▶ **About this exercise**:
In the entries below, find the line with "[Mobile menu icon] (671, 27)" and print exactly every line from there up to and including the line with "phpBB.fr (763, 1362)", with no other lines.

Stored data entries
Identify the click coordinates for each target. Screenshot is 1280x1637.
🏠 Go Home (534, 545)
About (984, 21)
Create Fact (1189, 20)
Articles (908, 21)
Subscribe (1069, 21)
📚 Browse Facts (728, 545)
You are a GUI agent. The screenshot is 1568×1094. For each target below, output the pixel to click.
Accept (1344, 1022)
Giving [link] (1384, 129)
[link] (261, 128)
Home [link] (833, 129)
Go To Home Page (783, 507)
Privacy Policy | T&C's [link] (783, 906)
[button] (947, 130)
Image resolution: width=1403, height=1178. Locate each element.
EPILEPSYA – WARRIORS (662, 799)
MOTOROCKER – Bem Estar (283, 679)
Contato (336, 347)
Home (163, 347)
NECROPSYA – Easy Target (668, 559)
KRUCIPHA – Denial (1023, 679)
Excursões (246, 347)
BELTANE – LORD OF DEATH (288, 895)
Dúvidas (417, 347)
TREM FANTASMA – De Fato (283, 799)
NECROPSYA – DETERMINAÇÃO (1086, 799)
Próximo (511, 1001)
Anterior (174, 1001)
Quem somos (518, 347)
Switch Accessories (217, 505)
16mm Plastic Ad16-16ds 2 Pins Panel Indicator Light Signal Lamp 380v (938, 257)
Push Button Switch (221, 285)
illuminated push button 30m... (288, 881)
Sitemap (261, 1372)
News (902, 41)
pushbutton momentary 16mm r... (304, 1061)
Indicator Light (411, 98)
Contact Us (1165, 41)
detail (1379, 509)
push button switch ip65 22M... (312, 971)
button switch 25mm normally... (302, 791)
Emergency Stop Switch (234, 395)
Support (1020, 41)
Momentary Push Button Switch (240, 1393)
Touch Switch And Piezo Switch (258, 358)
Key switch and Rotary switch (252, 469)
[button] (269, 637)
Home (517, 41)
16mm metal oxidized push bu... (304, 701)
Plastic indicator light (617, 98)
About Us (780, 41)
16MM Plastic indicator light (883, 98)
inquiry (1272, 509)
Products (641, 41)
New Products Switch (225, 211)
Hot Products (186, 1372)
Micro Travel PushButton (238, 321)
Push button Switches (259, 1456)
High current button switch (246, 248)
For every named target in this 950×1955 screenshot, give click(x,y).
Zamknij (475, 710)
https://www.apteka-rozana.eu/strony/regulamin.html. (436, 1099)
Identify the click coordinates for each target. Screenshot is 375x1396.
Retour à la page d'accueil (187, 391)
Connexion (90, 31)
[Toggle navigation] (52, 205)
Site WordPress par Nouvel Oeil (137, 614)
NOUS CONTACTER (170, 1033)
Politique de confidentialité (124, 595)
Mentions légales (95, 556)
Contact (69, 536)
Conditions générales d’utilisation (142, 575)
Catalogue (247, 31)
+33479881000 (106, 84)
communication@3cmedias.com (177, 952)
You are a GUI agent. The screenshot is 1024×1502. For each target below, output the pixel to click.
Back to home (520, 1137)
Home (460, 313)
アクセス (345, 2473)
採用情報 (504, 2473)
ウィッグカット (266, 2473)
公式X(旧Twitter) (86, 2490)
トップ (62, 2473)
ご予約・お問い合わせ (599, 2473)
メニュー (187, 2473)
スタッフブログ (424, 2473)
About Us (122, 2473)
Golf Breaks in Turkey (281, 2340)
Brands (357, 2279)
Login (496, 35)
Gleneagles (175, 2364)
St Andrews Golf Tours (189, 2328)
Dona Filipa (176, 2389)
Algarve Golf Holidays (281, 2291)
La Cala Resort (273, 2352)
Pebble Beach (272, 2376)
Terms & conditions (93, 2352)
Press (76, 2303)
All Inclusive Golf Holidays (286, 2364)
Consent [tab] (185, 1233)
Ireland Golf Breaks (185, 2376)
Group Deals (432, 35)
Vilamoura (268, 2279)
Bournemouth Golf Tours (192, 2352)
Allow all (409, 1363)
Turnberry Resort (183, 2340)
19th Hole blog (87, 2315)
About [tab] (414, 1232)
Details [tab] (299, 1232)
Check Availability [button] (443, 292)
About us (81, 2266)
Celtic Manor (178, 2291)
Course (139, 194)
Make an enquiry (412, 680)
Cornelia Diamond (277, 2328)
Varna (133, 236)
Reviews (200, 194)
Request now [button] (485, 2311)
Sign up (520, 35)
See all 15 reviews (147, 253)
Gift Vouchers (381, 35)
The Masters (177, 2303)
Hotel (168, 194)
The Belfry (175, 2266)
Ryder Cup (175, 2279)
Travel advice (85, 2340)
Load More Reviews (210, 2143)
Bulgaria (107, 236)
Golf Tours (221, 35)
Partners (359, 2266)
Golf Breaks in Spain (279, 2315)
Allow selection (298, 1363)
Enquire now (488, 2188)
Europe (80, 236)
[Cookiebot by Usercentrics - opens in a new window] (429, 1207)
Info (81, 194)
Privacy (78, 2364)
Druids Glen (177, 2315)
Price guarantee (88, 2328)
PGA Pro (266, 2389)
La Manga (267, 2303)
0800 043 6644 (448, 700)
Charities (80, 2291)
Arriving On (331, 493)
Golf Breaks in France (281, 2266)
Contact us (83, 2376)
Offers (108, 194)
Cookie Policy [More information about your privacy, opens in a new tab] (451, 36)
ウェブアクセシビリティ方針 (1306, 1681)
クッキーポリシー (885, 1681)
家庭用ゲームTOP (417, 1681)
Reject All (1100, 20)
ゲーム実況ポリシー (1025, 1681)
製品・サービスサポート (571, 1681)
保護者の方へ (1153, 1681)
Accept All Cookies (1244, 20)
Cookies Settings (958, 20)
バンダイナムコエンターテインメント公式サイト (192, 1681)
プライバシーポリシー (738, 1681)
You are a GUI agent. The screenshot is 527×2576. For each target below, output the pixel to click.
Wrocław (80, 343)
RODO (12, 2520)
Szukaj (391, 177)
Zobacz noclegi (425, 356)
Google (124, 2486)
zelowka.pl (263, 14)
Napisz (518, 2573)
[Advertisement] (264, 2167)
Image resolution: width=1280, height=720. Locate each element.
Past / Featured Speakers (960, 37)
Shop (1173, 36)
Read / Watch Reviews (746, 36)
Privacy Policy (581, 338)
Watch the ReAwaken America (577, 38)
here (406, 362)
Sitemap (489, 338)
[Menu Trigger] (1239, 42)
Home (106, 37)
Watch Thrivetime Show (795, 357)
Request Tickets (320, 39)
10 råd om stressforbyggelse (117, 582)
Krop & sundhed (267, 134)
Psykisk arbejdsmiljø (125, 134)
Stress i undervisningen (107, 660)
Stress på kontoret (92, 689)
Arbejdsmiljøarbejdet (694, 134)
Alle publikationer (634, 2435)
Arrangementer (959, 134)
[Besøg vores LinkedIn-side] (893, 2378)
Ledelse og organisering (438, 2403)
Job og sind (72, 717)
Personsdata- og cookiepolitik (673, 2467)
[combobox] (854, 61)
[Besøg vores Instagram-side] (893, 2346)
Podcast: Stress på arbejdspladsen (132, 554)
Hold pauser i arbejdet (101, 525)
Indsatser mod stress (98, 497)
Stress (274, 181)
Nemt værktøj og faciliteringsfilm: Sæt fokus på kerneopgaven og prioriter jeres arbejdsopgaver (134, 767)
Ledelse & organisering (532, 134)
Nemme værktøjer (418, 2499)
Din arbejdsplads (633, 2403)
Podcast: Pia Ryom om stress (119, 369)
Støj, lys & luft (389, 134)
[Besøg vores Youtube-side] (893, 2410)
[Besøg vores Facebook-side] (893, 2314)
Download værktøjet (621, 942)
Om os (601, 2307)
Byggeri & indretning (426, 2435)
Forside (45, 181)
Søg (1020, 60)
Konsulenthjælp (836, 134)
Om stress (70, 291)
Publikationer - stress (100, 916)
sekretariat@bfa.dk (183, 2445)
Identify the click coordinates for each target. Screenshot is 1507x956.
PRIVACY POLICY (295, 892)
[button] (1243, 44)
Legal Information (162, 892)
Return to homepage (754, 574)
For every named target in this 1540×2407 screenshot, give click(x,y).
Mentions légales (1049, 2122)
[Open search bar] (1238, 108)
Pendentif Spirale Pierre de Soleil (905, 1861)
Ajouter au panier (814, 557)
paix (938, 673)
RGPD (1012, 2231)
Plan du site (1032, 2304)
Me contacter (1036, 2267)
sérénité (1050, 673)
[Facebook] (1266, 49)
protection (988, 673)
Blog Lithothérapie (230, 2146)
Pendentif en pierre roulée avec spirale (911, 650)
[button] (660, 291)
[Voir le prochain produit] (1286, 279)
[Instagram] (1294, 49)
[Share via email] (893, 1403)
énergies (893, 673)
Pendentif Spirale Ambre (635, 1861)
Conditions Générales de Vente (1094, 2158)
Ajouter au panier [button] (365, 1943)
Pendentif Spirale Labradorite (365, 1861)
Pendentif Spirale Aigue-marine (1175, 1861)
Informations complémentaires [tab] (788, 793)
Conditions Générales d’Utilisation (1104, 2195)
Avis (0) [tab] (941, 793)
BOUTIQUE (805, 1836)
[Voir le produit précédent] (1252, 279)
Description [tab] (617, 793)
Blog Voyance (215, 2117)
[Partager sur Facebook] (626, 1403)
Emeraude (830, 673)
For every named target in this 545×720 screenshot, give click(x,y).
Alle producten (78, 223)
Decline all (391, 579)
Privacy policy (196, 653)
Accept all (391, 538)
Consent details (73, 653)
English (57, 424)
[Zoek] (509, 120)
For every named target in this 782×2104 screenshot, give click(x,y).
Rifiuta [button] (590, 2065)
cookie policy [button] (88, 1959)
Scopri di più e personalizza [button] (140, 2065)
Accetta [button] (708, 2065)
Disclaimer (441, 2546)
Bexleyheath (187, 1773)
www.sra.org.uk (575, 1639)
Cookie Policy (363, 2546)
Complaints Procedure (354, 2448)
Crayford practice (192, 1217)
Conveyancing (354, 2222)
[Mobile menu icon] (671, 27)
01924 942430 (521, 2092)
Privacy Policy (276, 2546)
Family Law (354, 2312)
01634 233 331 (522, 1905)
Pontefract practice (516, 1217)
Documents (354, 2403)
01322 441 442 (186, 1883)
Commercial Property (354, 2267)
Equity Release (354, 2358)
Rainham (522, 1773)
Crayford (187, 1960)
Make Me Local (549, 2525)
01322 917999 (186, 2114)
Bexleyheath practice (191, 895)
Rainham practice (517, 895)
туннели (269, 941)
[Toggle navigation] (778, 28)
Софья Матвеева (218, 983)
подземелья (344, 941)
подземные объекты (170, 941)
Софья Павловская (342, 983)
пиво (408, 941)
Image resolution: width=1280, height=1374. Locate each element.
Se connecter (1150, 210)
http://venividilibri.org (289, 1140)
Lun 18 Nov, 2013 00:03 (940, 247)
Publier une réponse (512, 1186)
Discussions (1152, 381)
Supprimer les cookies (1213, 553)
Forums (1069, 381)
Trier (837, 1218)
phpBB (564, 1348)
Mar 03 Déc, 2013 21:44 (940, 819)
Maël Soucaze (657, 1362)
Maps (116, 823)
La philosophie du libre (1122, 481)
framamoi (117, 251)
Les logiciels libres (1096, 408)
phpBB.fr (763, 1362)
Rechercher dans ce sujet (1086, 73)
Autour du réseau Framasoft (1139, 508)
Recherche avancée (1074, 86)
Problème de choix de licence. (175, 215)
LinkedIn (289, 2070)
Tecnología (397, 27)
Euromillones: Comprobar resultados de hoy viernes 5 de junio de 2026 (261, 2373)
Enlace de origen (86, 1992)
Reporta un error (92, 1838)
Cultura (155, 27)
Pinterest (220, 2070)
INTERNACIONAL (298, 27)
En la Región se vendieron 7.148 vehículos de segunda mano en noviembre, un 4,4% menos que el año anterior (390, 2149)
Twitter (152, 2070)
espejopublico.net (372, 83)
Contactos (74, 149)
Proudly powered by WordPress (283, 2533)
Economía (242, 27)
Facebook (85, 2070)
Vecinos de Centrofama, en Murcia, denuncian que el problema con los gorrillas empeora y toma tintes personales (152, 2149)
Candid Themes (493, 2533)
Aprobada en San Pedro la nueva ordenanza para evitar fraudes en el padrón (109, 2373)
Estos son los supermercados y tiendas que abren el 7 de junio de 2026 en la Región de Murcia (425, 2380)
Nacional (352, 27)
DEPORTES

▶ **Task answer**:
[Mobile menu icon] (671, 27)
01924 942430 (521, 2092)
Privacy Policy (276, 2546)
Family Law (354, 2312)
01634 233 331 (522, 1905)
Pontefract practice (516, 1217)
Documents (354, 2403)
01322 441 442 (186, 1883)
Commercial Property (354, 2267)
Equity Release (354, 2358)
Rainham (522, 1773)
Crayford (187, 1960)
Make Me Local (549, 2525)
01322 917999 (186, 2114)
Bexleyheath practice (191, 895)
Rainham practice (517, 895)
туннели (269, 941)
[Toggle navigation] (778, 28)
Софья Матвеева (218, 983)
подземелья (344, 941)
подземные объекты (170, 941)
Софья Павловская (342, 983)
пиво (408, 941)
Image resolution: width=1280, height=1374. Locate each element.
Se connecter (1150, 210)
http://venividilibri.org (289, 1140)
Lun 18 Nov, 2013 00:03 (940, 247)
Publier une réponse (512, 1186)
Discussions (1152, 381)
Supprimer les cookies (1213, 553)
Forums (1069, 381)
Trier (837, 1218)
phpBB (564, 1348)
Mar 03 Déc, 2013 21:44 (940, 819)
Maël Soucaze (657, 1362)
Maps (116, 823)
La philosophie du libre (1122, 481)
framamoi (117, 251)
Les logiciels libres (1096, 408)
phpBB.fr (763, 1362)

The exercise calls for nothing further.